お釈迦さまの説法

ブッダに成ったゴータマは、目覚めた明るさに、苦悩からの解放をかみしめ思う存分その喜びを味わっていました。

そのような中で一つの憂いが生じました。自分は道を成した。この喜びを法(道理)として他の人にも伝えたい気持ちはあるが、この法は深く繊細であるため理解されるのは難しくかえって誤解や混乱をおこすのではないかという不安でした。そのためお釈迦さまは法を説くことをあきらめ自分ひとりの胸にしまっておこうと考えました。

その様子を梵天(ぼんてん)という神々の王が見ていました。梵天はお釈迦さまが沈黙されようとすることに驚き慌ててお釈迦さまに懇願しました。どうか我々苦しむ者たちに法をお説きください。もし説かれないならば、不浄なる者の教えがはびこるだけになってしまいます、と。

この梵天の勧請(かんじょう)を承けお釈迦さまは起ち上がりました。そして最初に法を説くにふさわしい者として、かつて苦行をして共に道を求めた五人の仲間を思いだしました。

かつての仲間は、お釈迦さまが苦行を放棄したことからゴータマは堕落したと思いこんでいました。そのため最初彼らはお釈迦さまを無視しようと示し合わせましたが、お釈迦さまの自信に満ちた威容に驚き、思わず出迎え尊敬の意を示してしまいました。

そのような彼らに、お釈迦さまは自分が目覚めた法を丁寧に丁寧に何日もかけて教え伝えました。そしてついに彼らもお釈迦さまと同じく目覚め、その明るさを知ることができました。

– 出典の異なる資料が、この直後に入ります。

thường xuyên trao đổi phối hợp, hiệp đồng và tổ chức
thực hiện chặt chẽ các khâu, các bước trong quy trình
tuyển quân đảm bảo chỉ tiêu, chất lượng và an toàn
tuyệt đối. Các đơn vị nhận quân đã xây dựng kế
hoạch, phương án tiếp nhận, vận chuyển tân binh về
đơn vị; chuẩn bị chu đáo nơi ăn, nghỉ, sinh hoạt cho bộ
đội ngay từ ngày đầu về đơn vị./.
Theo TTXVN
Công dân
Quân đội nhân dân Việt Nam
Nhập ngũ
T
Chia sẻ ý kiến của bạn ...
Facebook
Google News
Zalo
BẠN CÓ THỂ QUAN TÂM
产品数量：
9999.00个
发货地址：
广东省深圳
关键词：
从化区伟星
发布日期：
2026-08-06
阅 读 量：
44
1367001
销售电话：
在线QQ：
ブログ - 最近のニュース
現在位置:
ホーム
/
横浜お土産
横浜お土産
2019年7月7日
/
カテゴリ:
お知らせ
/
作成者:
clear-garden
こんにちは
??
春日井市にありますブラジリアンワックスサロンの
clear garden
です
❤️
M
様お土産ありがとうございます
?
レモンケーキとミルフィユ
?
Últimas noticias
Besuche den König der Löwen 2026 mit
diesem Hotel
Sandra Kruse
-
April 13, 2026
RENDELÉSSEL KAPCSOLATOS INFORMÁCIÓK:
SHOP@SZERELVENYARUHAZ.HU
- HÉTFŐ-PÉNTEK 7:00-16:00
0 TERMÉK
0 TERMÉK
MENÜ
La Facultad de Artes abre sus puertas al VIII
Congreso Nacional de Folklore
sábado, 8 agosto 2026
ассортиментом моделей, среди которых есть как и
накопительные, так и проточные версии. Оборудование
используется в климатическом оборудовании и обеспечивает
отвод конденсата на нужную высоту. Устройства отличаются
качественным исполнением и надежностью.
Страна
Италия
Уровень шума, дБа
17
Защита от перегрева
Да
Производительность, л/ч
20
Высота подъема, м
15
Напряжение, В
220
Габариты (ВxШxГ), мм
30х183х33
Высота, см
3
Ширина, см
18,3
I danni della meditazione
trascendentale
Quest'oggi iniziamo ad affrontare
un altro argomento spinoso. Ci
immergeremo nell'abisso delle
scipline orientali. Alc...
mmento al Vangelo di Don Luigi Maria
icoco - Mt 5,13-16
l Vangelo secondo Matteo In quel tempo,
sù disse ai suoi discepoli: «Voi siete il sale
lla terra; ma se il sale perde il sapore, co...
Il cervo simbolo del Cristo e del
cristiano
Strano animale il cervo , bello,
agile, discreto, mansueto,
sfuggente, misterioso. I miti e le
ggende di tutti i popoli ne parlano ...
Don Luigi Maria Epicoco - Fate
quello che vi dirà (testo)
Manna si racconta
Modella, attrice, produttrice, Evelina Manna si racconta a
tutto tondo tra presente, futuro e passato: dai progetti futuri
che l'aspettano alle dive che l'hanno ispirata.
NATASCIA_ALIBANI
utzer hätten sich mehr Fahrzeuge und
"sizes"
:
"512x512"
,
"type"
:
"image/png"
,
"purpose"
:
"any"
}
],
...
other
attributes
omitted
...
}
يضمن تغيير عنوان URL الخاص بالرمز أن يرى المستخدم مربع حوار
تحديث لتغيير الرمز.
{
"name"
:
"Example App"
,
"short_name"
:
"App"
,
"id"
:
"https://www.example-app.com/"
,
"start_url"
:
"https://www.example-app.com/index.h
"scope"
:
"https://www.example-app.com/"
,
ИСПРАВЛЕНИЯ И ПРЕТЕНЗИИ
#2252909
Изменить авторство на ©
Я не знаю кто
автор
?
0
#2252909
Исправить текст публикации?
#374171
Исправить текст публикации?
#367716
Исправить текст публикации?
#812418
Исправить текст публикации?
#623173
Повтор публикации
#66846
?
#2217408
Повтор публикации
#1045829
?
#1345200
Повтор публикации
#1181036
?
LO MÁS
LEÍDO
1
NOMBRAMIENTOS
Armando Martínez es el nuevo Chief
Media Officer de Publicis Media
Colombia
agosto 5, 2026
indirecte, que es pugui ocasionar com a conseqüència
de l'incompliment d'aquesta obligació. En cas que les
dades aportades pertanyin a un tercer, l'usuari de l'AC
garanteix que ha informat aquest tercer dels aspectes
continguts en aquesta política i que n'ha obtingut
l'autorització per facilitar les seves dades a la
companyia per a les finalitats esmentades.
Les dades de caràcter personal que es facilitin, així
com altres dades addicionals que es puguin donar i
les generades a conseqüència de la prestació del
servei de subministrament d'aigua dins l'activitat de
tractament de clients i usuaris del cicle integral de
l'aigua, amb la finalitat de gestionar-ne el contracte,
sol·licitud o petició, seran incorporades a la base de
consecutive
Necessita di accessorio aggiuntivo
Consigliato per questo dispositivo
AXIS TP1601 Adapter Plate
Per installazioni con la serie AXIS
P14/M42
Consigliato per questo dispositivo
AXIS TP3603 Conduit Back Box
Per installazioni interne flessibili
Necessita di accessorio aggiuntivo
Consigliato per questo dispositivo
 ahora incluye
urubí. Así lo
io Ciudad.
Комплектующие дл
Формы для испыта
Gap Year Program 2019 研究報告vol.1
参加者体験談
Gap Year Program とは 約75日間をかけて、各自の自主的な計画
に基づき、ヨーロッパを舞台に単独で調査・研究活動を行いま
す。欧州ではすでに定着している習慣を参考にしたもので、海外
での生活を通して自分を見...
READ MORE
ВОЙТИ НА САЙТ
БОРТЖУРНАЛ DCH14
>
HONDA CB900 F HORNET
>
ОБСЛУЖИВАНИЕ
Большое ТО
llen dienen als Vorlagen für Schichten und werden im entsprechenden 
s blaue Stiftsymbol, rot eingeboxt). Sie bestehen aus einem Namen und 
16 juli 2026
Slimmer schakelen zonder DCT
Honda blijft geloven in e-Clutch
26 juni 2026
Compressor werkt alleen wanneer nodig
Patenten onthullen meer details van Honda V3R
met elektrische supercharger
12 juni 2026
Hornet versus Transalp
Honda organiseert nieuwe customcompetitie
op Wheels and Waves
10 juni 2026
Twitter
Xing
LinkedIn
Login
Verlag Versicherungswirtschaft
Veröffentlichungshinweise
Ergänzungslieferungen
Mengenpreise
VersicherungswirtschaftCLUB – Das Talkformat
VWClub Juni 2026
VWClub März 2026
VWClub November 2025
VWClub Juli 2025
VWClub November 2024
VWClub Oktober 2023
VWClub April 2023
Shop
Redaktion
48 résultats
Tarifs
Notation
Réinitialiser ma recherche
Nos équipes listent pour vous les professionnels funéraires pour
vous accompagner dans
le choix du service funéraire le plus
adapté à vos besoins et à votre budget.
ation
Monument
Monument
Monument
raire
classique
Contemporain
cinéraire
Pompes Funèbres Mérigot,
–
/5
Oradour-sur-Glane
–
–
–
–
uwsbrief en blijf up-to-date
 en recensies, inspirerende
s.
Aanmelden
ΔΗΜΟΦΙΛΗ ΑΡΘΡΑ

このお釈迦さまの最初の説法を「初転法輪(しょてんぼうりん)」といいます。まるで車輪が転がり車が動きだすように、仏教はここから始まったのでした。

成道後のお釈迦さまは街から街へ人から人へと説法の旅を歩まれました。その旅路で多くの人が仏弟子となり、お釈迦さまと同じ目覚めの明るさを得ることになりました。それはお釈迦さまが息をひきとる間際までの大いなる事業となりました。